13. It has been argued by the respondents that even if negligence could be attributed to the employer, the appellant could not claim reimbursement because Section 66 of the Act was repealed when the Corporation became liable to pay damages to the injured workman. This argument raises a question as to when the liability to pay permanent disablement benefits starts. Section 66 of the Act was repealed by an amending Act No. 44 of 1966 on 17-6-1967 and the same was deleted from the Act. The argument of the learned Counsel for the appellant is that since the accident took place before the said amendment was passed by Parliament the employer can be made liable for reimbursement of the permanent disablement benefits as the liability of the Corporation started from the date of the accident. This fact is admitted that the accident had taken place on 24-2-1967 before the repeal of Section 66 of the Act but the insured workman was examined by Medical Board appointed by the appellant on February 28, 1968 when he was for the first time declared entitled to the permanent disablement benefits.

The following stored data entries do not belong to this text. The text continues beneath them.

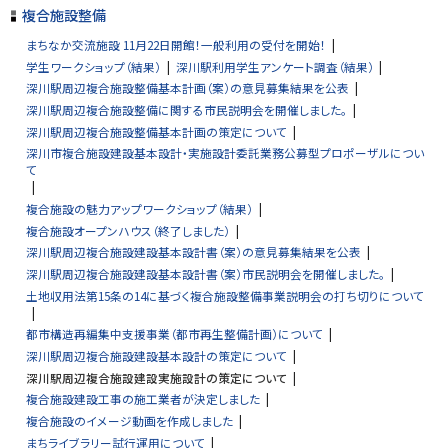
プ
複合施設整備
に
まちなか交流施設 11月22日開館！一般利用の受付を開始！
戻
学生ワークショップ（結果）
深川駅利用学生アンケート調査（結果）
る
深川駅周辺複合施設整備基本計画（案）の意見募集結果を公表
深川駅周辺複合施設整備に関する市民説明会を開催しました。
深川駅周辺複合施設整備基本計画の策定について
深川市複合施設建設基本設計・実施設計委託業務公募型プロポーザルについ
て
複合施設の魅力アップワークショップ（結果）
複合施設オープンハウス（終了しました）
深川駅周辺複合施設建設基本設計書（案）の意見募集結果を公表
深川駅周辺複合施設建設基本設計書（案）市民説明会を開催しました。
土地収用法第15条の14に基づく複合施設整備事業説明会の打ち切りについて
都市構造再編集中支援事業（都市再生整備計画）について
深川駅周辺複合施設建設基本設計の策定について
深川駅周辺複合施設建設実施設計の策定について
複合施設建設工事の施工業者が決定しました
複合施設のイメージ動画を作成しました
まちライブラリー試行運用について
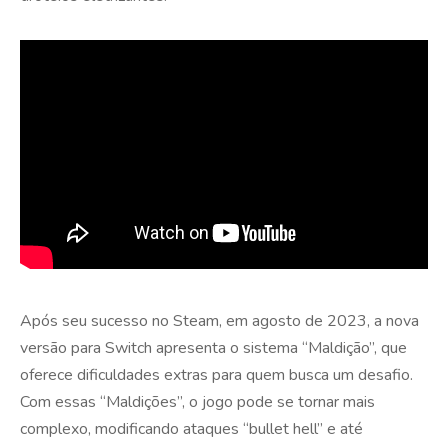
Após seu sucesso no Steam, em agosto de 2023, a nova
versão para Switch apresenta o sistema “Maldição”, que
oferece dificuldades extras para quem busca um desafio.
Com essas “Maldições”, o jogo pode se tornar mais
complexo, modificando ataques “bullet hell” e até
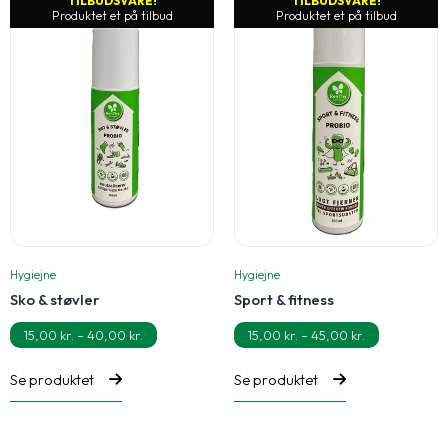
TILBUDSVARE!
TILBUDSVARE!
Produktet et på tilbud
Produktet et på tilbud
Hygiejne
Hygiejne
Sko & støvler
Sport & fitness
15,00
kr.
–
40,00
kr.
15,00
kr.
–
45,00
kr.
Prisinterval:
Prisinterval:
15,00 kr.
15,00 kr.
til
til
Se produktet
Se produktet
40,00 kr.
45,00 kr.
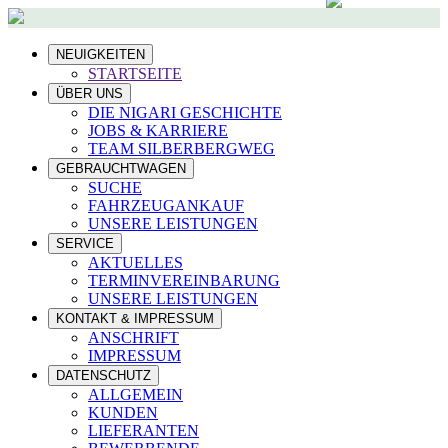
NEUIGKEITEN
STARTSEITE
ÜBER UNS
DIE NIGARI GESCHICHTE
JOBS & KARRIERE
TEAM SILBERBERGWEG
GEBRAUCHTWAGEN
SUCHE
FAHRZEUGANKAUF
UNSERE LEISTUNGEN
SERVICE
AKTUELLES
TERMINVEREINBARUNG
UNSERE LEISTUNGEN
KONTAKT & IMPRESSUM
ANSCHRIFT
IMPRESSUM
DATENSCHUTZ
ALLGEMEIN
KUNDEN
LIEFERANTEN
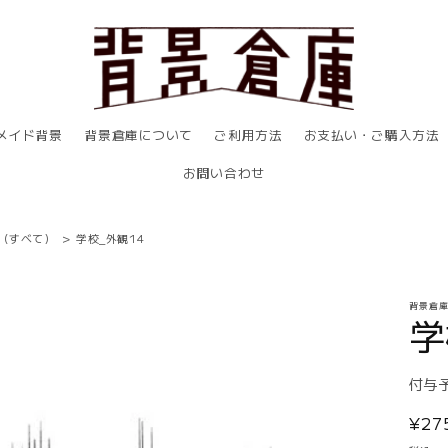
メイド背景
背景倉庫について
ご利用方法
お支払い・ご購入方法
お問い合わせ
（すべて）
>
学校_外観14
背景倉
学
付与
通
¥2
常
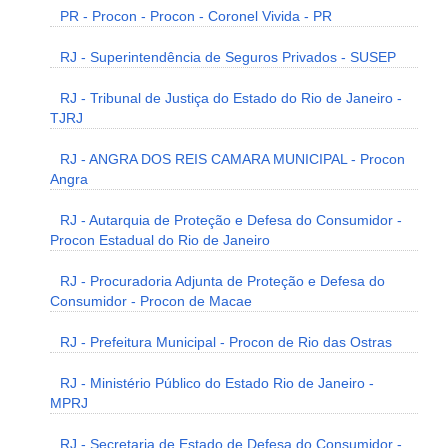
PR - Procon - Procon - Coronel Vivida - PR
RJ - Superintendência de Seguros Privados - SUSEP
RJ - Tribunal de Justiça do Estado do Rio de Janeiro -
TJRJ
RJ - ANGRA DOS REIS CAMARA MUNICIPAL - Procon
Angra
RJ - Autarquia de Proteção e Defesa do Consumidor -
Procon Estadual do Rio de Janeiro
RJ - Procuradoria Adjunta de Proteção e Defesa do
Consumidor - Procon de Macae
RJ - Prefeitura Municipal - Procon de Rio das Ostras
RJ - Ministério Público do Estado Rio de Janeiro -
MPRJ
RJ - Secretaria de Estado de Defesa do Consumidor -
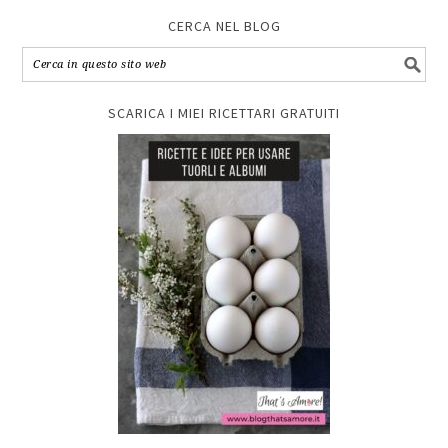
CERCA NEL BLOG
SCARICA I MIEI RICETTARI GRATUITI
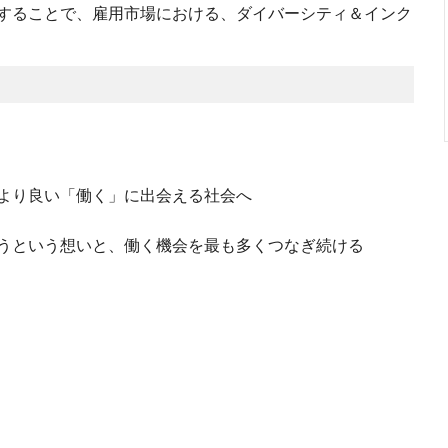
することで、雇用市場における、ダイバーシティ＆インク
より良い「働く」に出会える社会へ
うという想いと、働く機会を最も多くつなぎ続ける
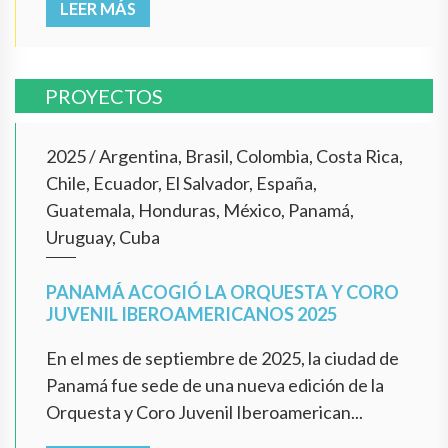
LEER MÁS
PROYECTOS
2025
/
Argentina, Brasil, Colombia, Costa Rica,
Chile, Ecuador, El Salvador, España,
Guatemala, Honduras, México, Panamá,
Uruguay, Cuba
PANAMÁ ACOGIÓ LA ORQUESTA Y CORO
JUVENIL IBEROAMERICANOS 2025
En el mes de septiembre de 2025, la ciudad de
Panamá fue sede de una nueva edición de la
Orquesta y Coro Juvenil Iberoamerican...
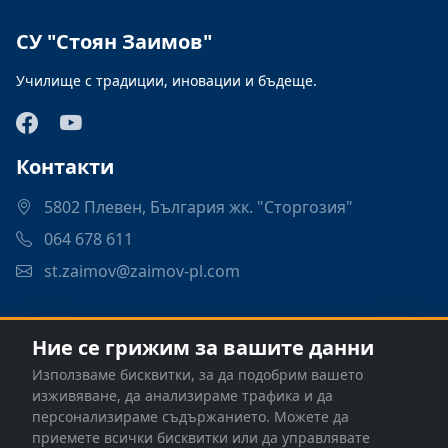
СУ "Стоян Заимов"
Училище с традиции, иновации и бъдеще.
Контакти
5802 Плевен, България жк. "Сторгозия"
064 678 611
st.zaimov@zaimov-pl.com
Връзки
Ние се грижим за вашите данни
Програми
Използваме бисквитки, за да подобрим вашето
Контакти
изживяване, да анализираме трафика и да
персонализираме съдържанието. Можете да
приемете всички бисквитки или да управлявате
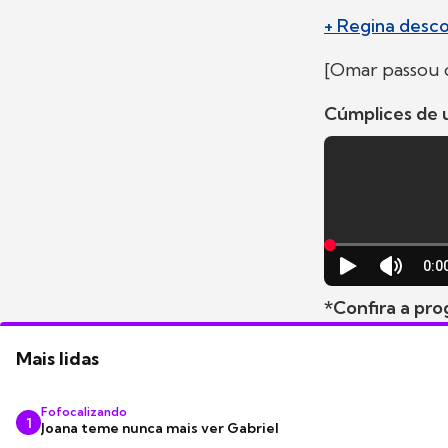
+ Regina desco
[Omar passou 
Cúmplices de 
*Confira a pro
Mais lidas
Fofocalizando
1
Joana teme nunca mais ver Gabriel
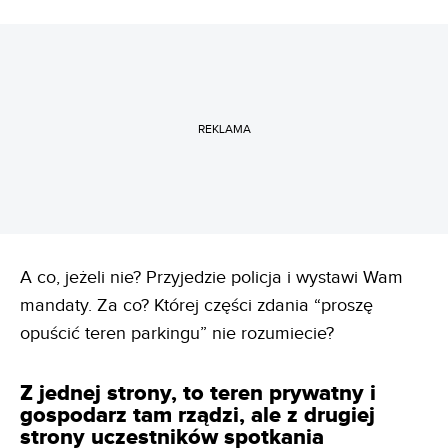
REKLAMA
A co, jeżeli nie? Przyjedzie policja i wystawi Wam
mandaty. Za co? Której części zdania “proszę
opuścić teren parkingu” nie rozumiecie?
Z jednej strony, to teren prywatny i
gospodarz tam rządzi, ale z drugiej
strony uczestników spotkania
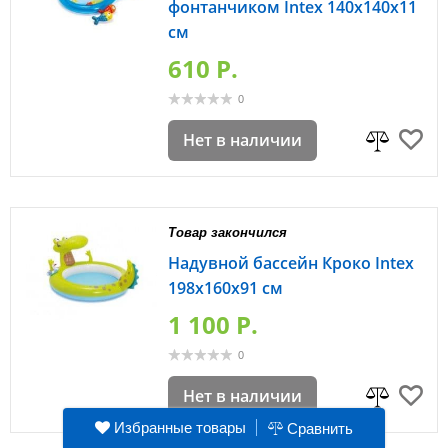
фонтанчиком Intex 140х140х11
см
610 P.
0
Нет в наличии
Товар закончился
Надувной бассейн Кроко Intex
198х160х91 см
1 100 P.
0
Нет в наличии
Избранные товары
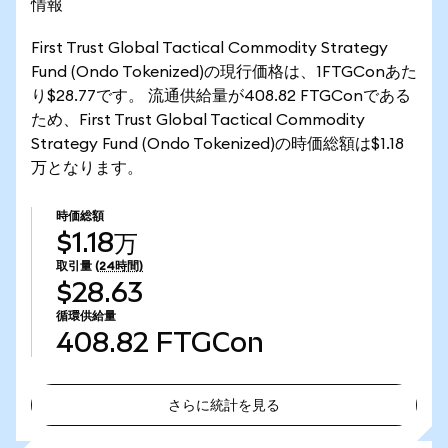
情報
First Trust Global Tactical Commodity Strategy
Fund (Ondo Tokenized)の現行価格は、1FTGConあた
り$28.77です。 流通供給量が408.82 FTGConである
ため、First Trust Global Tactical Commodity
Strategy Fund (Ondo Tokenized)の時価総額は$1.18
万となります。
時価総額
$1.18万
取引量
(24時間)
$28.63
循環供給量
408.82
FTGCon
さらに統計を見る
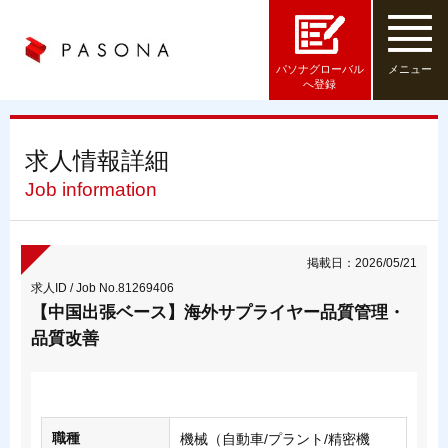
パソナグローバル
メニュー
へ登録
求人情報詳細
Job information
掲載日：2026/05/21
求人ID / Job No.81269406
【中国出張ベース】海外サプライヤー品質管理・
品質改善
職種
機械（自動車/プラント/精密機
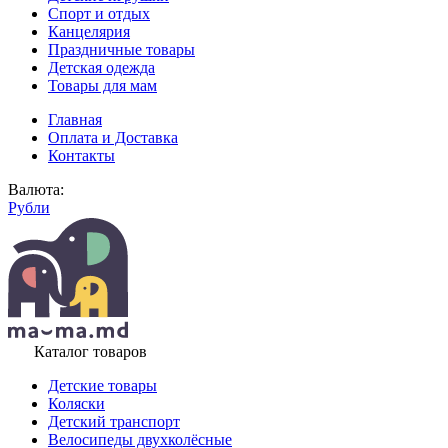
Спорт и отдых
Канцелярия
Праздничные товары
Детская одежда
Товары для мам
Главная
Оплата и Доставка
Контакты
Валюта:
Рубли
Каталог товаров
Детские товары
Коляски
Детский транспорт
Велосипеды двухколёсные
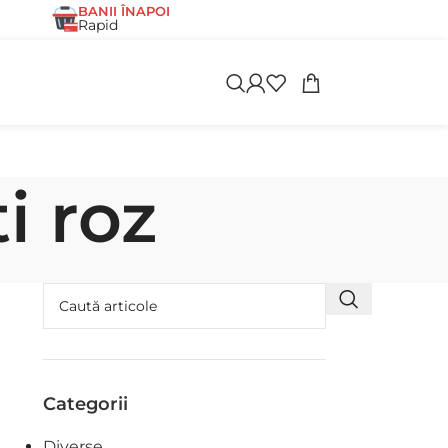
BANII ÎNAPOI
Rapid
i roz
Categorii
Diverse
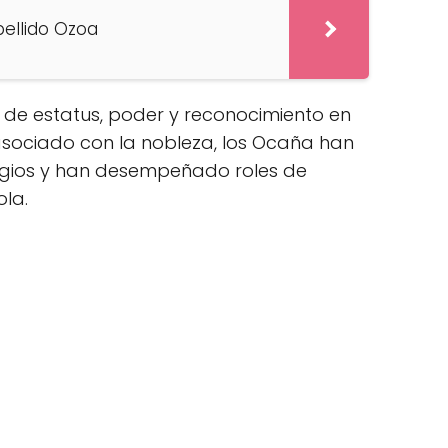
pellido Ozoa
o de estatus, poder y reconocimiento en
 asociado con la nobleza, los Ocaña han
legios y han desempeñado roles de
ola.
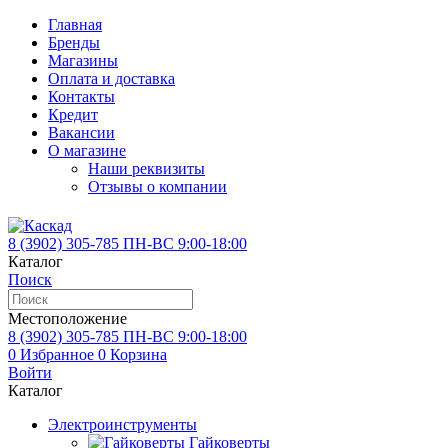
Главная
Бренды
Магазины
Оплата и доставка
Контакты
Кредит
Вакансии
О магазине
Наши реквизиты
Отзывы о компании
8 (3902)
305-785
ПН-ВС 9:00-18:00
Каталог
Поиск
Местоположение
8 (3902)
305-785
ПН-ВС 9:00-18:00
0
Избранное
0
Корзина
Войти
Каталог
Электроинструменты
Гайковерты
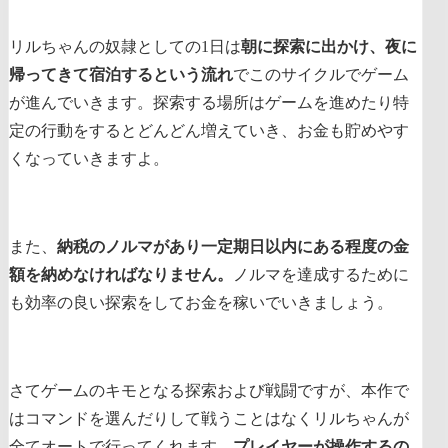
リルちゃんの奴隷としての1日は
朝に探索に出かけ、夜に
帰ってきて宿泊するという流れ
でこのサイクルでゲーム
が進んでいきます。探索する場所はゲームを進めたり特
定の行動をするとどんどん増えていき、お金も貯めやす
くなっていきますよ。
また、
納税のノルマがあり一定期日以内にある程度の金
額を納めなければなりません。
ノルマを達成するために
も効率の良い探索をしてお金を稼いでいきましょう。
さてゲームのキモとなる探索および戦闘ですが、本作で
はコマンドを選んだりして戦うことはなくリルちゃんが
全てオートで行ってくれます。
プレイヤーが操作するの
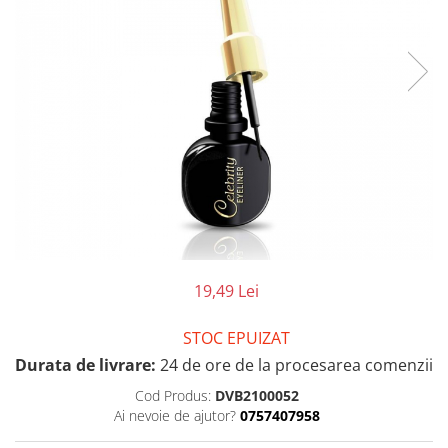
19,49 Lei
STOC EPUIZAT
Durata de livrare:
24 de ore de la procesarea comenzii
Cod Produs:
DVB2100052
Ai nevoie de ajutor?
0757407958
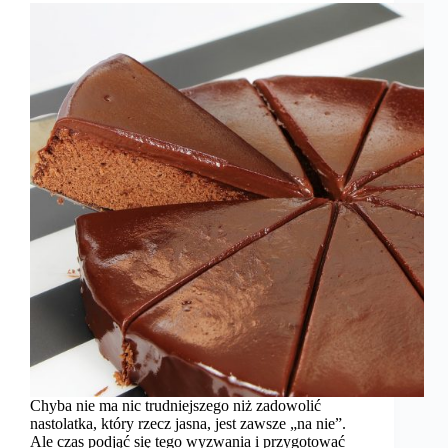
Chyba nie ma nic trudniejszego niż zadowolić
nastolatka, który rzecz jasna, jest zawsze „na nie”.
Ale czas podjąć się tego wyzwania i przygotować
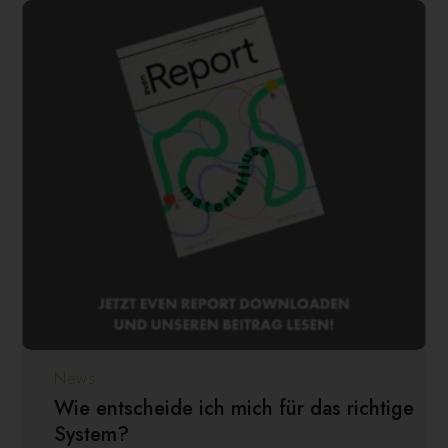
News
Wie entscheide ich mich für das richtige
System?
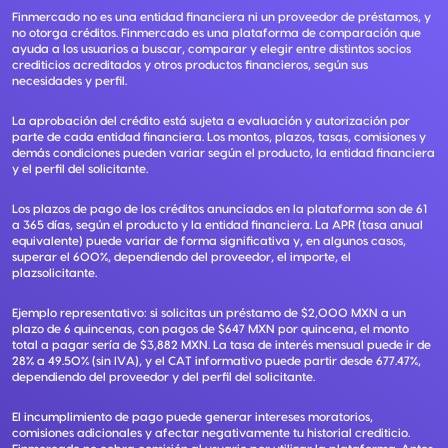
Finmercado no es una entidad financiera ni un proveedor de préstamos, y
no otorga créditos. Finmercado es una plataforma de comparación que
ayuda a los usuarios a buscar, comparar y elegir entre distintos socios
crediticios acreditados y otros productos financieros, según sus
necesidades y perfil.
La aprobación del crédito está sujeta a evaluación y autorización por
parte de cada entidad financiera. Los montos, plazos, tasas, comisiones y
demás condiciones pueden variar según el producto, la entidad financiera
y el perfil del solicitante.
Los plazos de pago de los créditos anunciados en la plataforma son de 61
a 365 días, según el producto y la entidad financiera. La APR (tasa anual
equivalente) puede variar de forma significativa y, en algunos casos,
superar el 600%, dependiendo del proveedor, el importe, el
plazsolicitante.
Ejemplo representativo: si solicitas un préstamo de $2,000 MXN a un
plazo de 6 quincenas, con pagos de $647 MXN por quincena, el monto
total a pagar sería de $3,882 MXN. La tasa de interés mensual puede ir de
28% a 49.50% (sin IVA), y el CAT informativo puede partir desde 677.47%,
dependiendo del proveedor y del perfil del solicitante.
El incumplimiento de pago puede generar intereses moratorios,
comisiones adicionales y afectar negativamente tu historial crediticio.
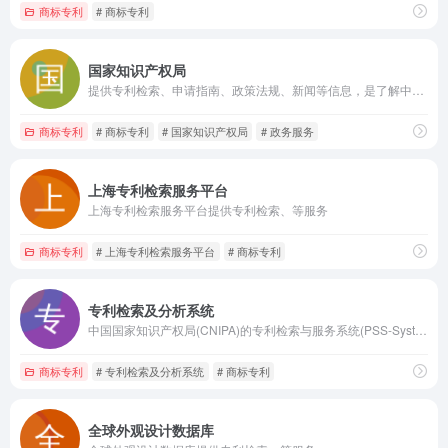
商标专利
# 商标专利
国家知识产权局
提供专利检索、申请指南、政策法规、新闻等信息，是了解中国知识产权领域动态的重要窗口
商标专利
# 商标专利
# 国家知识产权局
# 政务服务
上海专利检索服务平台
上海专利检索服务平台提供专利检索、等服务
商标专利
# 上海专利检索服务平台
# 商标专利
专利检索及分析系统
中国国家知识产权局(CNIPA)的专利检索与服务系统(PSS-System)，是一个面向公众开放的专业平台，旨在提供全面、高效的专利信息服务
商标专利
# 专利检索及分析系统
# 商标专利
全球外观设计数据库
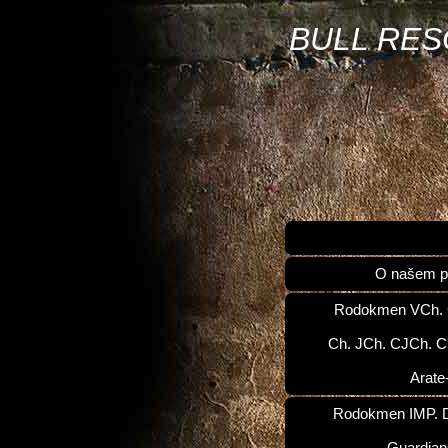
BULL RE
O našem p
Rodokmen VCh.
Ch. JCh. CJCh. C
Arate
Rodokmen IMP. D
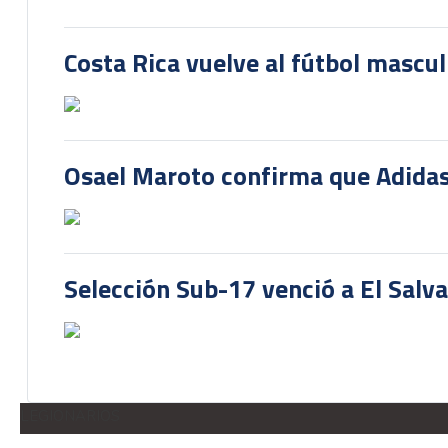
Costa Rica vuelve al fútbol mascu
Osael Maroto confirma que Adidas
Selección Sub-17 venció a El Salv
LEGIONARIOS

14. The plaintiff sanctioned the benefit to the workman on March 30, 1968. It may be mentioned that on the day when the Medical Board found the workman entitled to get the permanent disablement benefits and also on the day when the plaintiff sanctioned the periodical payment to be made to Surjan Singh Section 66 of the Act was not on the statutes book. Even if the defendants were found to be responsible for the accident the plaintiff could not claim any reimbursement from the defendants because on the day when the permanent disablement benefits became due to the plaintiff under the Act on the day when the injured workman was declared entitled there was no such provision in the Act according to which the plaintiff could claim for the reimbursement from the employer.
15. The Central Government framed Employees' State Insurance Regulation, 1950. Regulation 45 deals with the question as to when the claim of the injured workman becomes due. Clause (c) of this Regulation lays down that the claim for any benefit under the Act shall for the first payment of disablement benefits become due on the date on which an insured person is declared as permanently disabled in accordance with these regulations. It is not disputed that for the first time the Medical Board declared the insured workman permanently disabled on February 28, 1968. Therefore, the disablement benefit became due to payment on February 28, 1968. On that day there was no provision on the statute book to claim reimbursement under the Act. The question of reimbursement can arise only when the Corporation is found liable to pay the benefits under the Act to the injured workman. If on the date when the cause of action arose to the plaintiff to claim the reimbursement Section 66 of the Act was repealed then the Corporation cannot ask the employer even if he were held to be guilty for the accident for the reimbursement of permanent disablement benefit which the Corporation was required to pay to the insured workman who sustained employment injury.
16. In this view of the matter I find that the judgment of the Court below is correct and does not require any interference by this Court. The appeal, therefore, fails and is hereby dismissed. No order as to costs.